### Try it
The records below need to come back exactly as they are, pictures omitted.

(Saved entries)
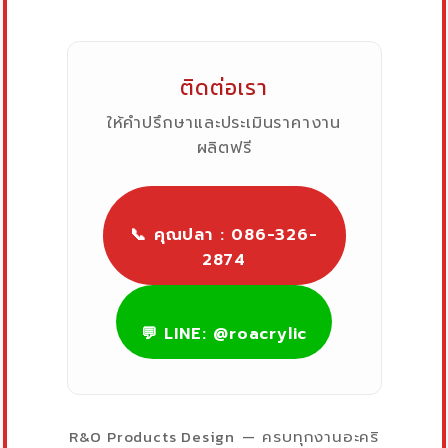
ติดต่อเรา
ให้คำปรึกษาและประเมินราคางาน
ผลิตฟรี
📞 คุณปลา : 086-326-
2874
💬 LINE: @roacrylic
R&O Products Design
— ครบทุกงานอะคริ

### Written reply
ติดต่อเรา
ให้คำปรึกษาและประเมินราคางาน
ผลิตฟรี
📞 คุณปลา : 086-326-
2874
💬 LINE: @roacrylic
R&O Products Design
— ครบทุกงานอะคริ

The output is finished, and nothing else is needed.